Boston & Maine 1888 Timetable

In 1879, Boston & Maine consisted of a line from Boston to Portland with one or two minor branch lines. By 1888, it had leased or acquired enough other railroads to become a New England powerhouse.

Click image to download a 12.0-MB PDF of this brochure, which is from the David Rumsey map collection.

First, it leased the Eastern Railroad, which had a competing line to Portland as well as lines to Conway, Saugus, Wakefield, Marblehead, and Rockport. Next, it leased the Worchester, Nashua & Portland, giving it a line from Portland to Worchester, Massachusetts. Then it leased the Boston & Lowell, giving it lines to central Massachusetts and northern New Hampshire. It also owned a large share of the Maine Central, which continued to operate as a separate but cooperative company.

All of these leases and acquisitions gave B&M a commanding presence in New England. Although this is geographically a small part of the country, in the late nineteenth century it was one of the nation’s main manufacturing and financial centers. B&M would continue expanding, acquiring the Connecticut River Railroad, the Boston, Concord & Montreal, and the Fitchburg.

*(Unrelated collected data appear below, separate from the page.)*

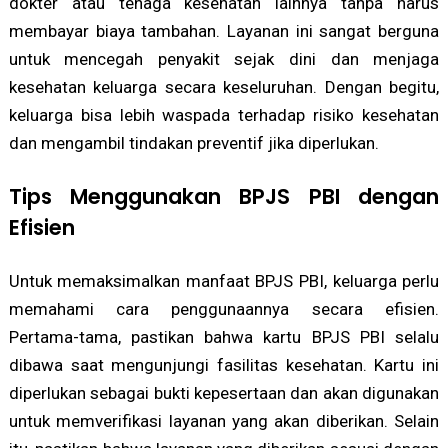
dokter atau tenaga kesehatan lainnya tanpa harus
membayar biaya tambahan. Layanan ini sangat berguna
untuk mencegah penyakit sejak dini dan menjaga
kesehatan keluarga secara keseluruhan. Dengan begitu,
keluarga bisa lebih waspada terhadap risiko kesehatan
dan mengambil tindakan preventif jika diperlukan.
Tips Menggunakan BPJS PBI dengan
Efisien
Untuk memaksimalkan manfaat BPJS PBI, keluarga perlu
memahami cara penggunaannya secara efisien.
Pertama-tama, pastikan bahwa kartu BPJS PBI selalu
dibawa saat mengunjungi fasilitas kesehatan. Kartu ini
diperlukan sebagai bukti kepesertaan dan akan digunakan
untuk memverifikasi layanan yang akan diberikan. Selain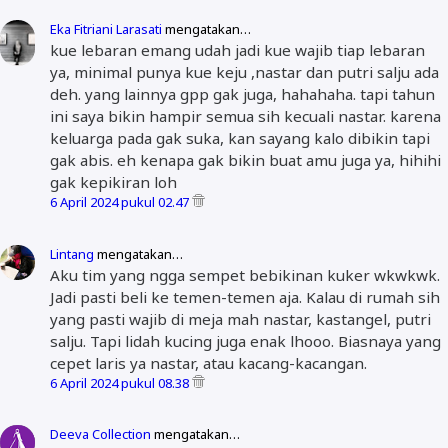
Eka Fitriani Larasati
mengatakan…
kue lebaran emang udah jadi kue wajib tiap lebaran
ya, minimal punya kue keju ,nastar dan putri salju ada
deh. yang lainnya gpp gak juga, hahahaha. tapi tahun
ini saya bikin hampir semua sih kecuali nastar. karena
keluarga pada gak suka, kan sayang kalo dibikin tapi
gak abis. eh kenapa gak bikin buat amu juga ya, hihihi
gak kepikiran loh
6 April 2024 pukul 02.47
Lintang
mengatakan…
Aku tim yang ngga sempet bebikinan kuker wkwkwk.
Jadi pasti beli ke temen-temen aja. Kalau di rumah sih
yang pasti wajib di meja mah nastar, kastangel, putri
salju. Tapi lidah kucing juga enak lhooo. Biasnaya yang
cepet laris ya nastar, atau kacang-kacangan.
6 April 2024 pukul 08.38
Deeva Collection
mengatakan…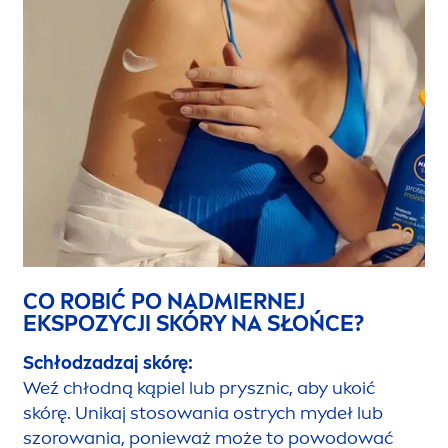
CO ROBIĆ PO NADMIERNEJ
EKSPOZYCJI SKÓRY NA SŁOŃCE?
Schłodzadzaj skórę:
Weź chłodną kąpiel lub prysznic, aby ukoić
skórę. Unikaj stosowania ostrych mydeł lub
szorowania, ponieważ może to powodować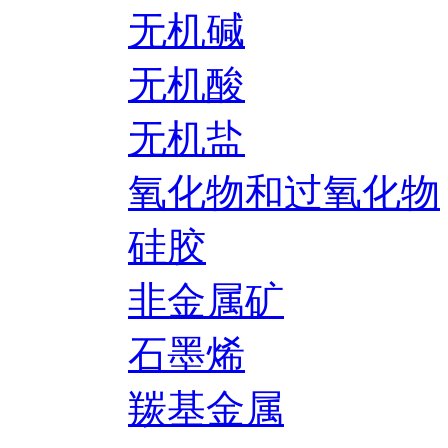
无机碱
无机酸
无机盐
氧化物和过氧化物
硅胶
非金属矿
石墨烯
羰基金属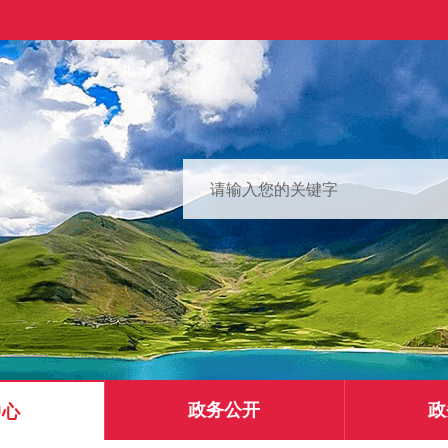
政务公开
政
中心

The 1879 timetable shows the Boston & Lowell, Boston & Maine, Eastern, and Fitchburg all leaving Boston from four different trains located within a few blocks of one another. By 1893, when North Station was constructed in the shadow of these other stations, all of these lines except the Fitchburg were controlled by Boston & Maine, and the Fitchburg would be added in 1900.

This timetable shows eight trains a day between Boston and Portland, four on the B&M line and four on the ex-Eastern line. The fastest trains on the Eastern route took 4 hours and 10 minutes; the B&M route took as little as 4.


Comments

Boston & Maine 1888 Timetable — 1 Comment

  1. Not that I’m not enjoying what you posted, but the linked file is a map of the Northern Pacific advertising land in the far Pacific Northwest, primarily around Seattle. You might want to fix that.